At Mayo Clinic, celebrating history might also include racing into the future. Or at least walking or running there. And on Sunday, Sept. 27, Mayo Clinic staff, students, volunteers, retirees and their families will have a chance to do just that as part of the 4th Annual Heritage Classic, a 5K run/walk held in Rochester that organizers call "non-competitive, family-friendly." (That's our favorite kind of competitive event.)
The event is part of Mayo Clinic's Heritage Days celebration, which was created to "celebrate the history and strengthen the culture of Mayo Clinic." Exhibitors from more than a dozen Mayo Clinic departments will be part of the fun, bringing giveaways, activities and expert advice to the festivities at Soldiers Memorial Field.

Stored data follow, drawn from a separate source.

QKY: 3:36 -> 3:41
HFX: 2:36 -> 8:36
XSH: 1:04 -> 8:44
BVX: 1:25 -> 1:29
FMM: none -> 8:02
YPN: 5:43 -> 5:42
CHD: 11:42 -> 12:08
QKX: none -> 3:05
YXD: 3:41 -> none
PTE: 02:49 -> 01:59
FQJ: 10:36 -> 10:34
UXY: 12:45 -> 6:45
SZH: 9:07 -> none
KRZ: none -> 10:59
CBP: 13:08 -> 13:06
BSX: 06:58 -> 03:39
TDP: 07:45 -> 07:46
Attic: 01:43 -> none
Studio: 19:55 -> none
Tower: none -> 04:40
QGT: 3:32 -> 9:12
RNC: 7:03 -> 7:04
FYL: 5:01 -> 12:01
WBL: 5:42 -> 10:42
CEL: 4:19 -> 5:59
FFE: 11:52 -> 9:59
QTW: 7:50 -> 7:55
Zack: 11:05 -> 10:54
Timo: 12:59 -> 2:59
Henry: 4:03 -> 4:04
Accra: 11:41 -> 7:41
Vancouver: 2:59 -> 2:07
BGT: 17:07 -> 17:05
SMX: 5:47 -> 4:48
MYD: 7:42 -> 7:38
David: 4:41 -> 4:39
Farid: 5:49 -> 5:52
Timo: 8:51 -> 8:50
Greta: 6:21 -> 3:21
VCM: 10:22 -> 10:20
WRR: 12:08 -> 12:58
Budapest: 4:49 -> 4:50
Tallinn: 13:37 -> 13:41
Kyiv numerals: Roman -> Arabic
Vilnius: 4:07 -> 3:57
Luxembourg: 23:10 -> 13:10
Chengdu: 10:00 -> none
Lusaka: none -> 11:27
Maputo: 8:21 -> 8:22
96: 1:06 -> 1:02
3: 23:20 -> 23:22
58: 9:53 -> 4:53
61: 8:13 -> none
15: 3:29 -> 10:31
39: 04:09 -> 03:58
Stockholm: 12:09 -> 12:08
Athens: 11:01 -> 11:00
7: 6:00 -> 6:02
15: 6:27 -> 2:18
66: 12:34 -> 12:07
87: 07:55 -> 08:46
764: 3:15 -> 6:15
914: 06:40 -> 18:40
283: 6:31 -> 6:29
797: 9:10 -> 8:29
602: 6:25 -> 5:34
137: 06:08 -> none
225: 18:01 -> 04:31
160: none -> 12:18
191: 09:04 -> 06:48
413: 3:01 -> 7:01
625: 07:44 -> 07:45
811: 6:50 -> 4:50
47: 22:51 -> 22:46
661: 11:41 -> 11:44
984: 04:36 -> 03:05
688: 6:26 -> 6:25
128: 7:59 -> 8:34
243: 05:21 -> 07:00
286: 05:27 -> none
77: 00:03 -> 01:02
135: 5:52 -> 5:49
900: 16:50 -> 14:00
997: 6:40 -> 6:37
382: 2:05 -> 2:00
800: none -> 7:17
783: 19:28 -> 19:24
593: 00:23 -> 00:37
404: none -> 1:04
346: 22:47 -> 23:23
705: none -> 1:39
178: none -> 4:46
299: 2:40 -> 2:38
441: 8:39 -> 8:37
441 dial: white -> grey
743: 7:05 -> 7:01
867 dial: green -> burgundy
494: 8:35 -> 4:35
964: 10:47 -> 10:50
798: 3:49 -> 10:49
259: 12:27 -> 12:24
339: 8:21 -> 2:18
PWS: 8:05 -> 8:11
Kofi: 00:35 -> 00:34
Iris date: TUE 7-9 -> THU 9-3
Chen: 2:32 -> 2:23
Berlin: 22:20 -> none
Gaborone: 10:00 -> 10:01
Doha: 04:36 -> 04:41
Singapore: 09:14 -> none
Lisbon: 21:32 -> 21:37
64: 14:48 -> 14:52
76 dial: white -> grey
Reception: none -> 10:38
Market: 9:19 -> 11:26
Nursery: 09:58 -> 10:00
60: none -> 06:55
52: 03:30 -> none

Members of the Navy and National Guard will be there, too, hosting kids' activities including mini-races, a climbing wall and inflatable obstacle course. And of course, there'll be swag: ribbons for the kids' events and a medal for everyone who crosses the 5K finish line.
But the Heritage Classic is about more than a good time. It's also about a good cause. Proceeds from the event support the HOPE Fund, which provides financial assistance to Mayo patients who need help covering health care-related expenses, such as food, lodging or transportation. The fund and its name (which stands for "Helping Others Pay Expenses") were created by Mayo Clinic staff as part of Mayo's 150th anniversary celebration in 2014.
"Employees often have firsthand knowledge of the struggles patients are facing," says Carole Stiles, a social worker at Mayo Clinic who helps administer the program. She thinks it's "wonderful" that employees "have a way to contribute and help beyond the care that is part of their professional responsibilities." The "support and assistance" provided by the HOPE Fund makes "a huge difference in the quality of people's lives and contributes to their recovery," says Stiles. Because, as many patients discover, a health crisis is often accompanied by a financial one.
That's been true for Pam Morris, who has had to stop working while she receives treatment for breast cancer. "Initially I tried to work," says Morris, a nursing assistant at a Veterans Administration home in Chippewa Falls, Wisconsin. But after "hard-core" chemo treatments left her "overly tired, weak and nauseous," she began to worry about hurting a patient.
"It took a while for realty to hit," Morris says. But she had to accept the effects her diagnosis and treatment would have on her life — including the financial ones. "It's just myself at home, no spouse to help with bills," says Morris. She has used support from the HOPE Fund to buy groceries and gas to get to her appointments at Mayo Clinic Health System — Luther Midelfort in Eau Claire. "Anyone going through something like this needs all the help they can get," she says. And she adds that it's "amazing" that Mayo Clinic employees donate to the fund. "It's nice to know there are people out there who care."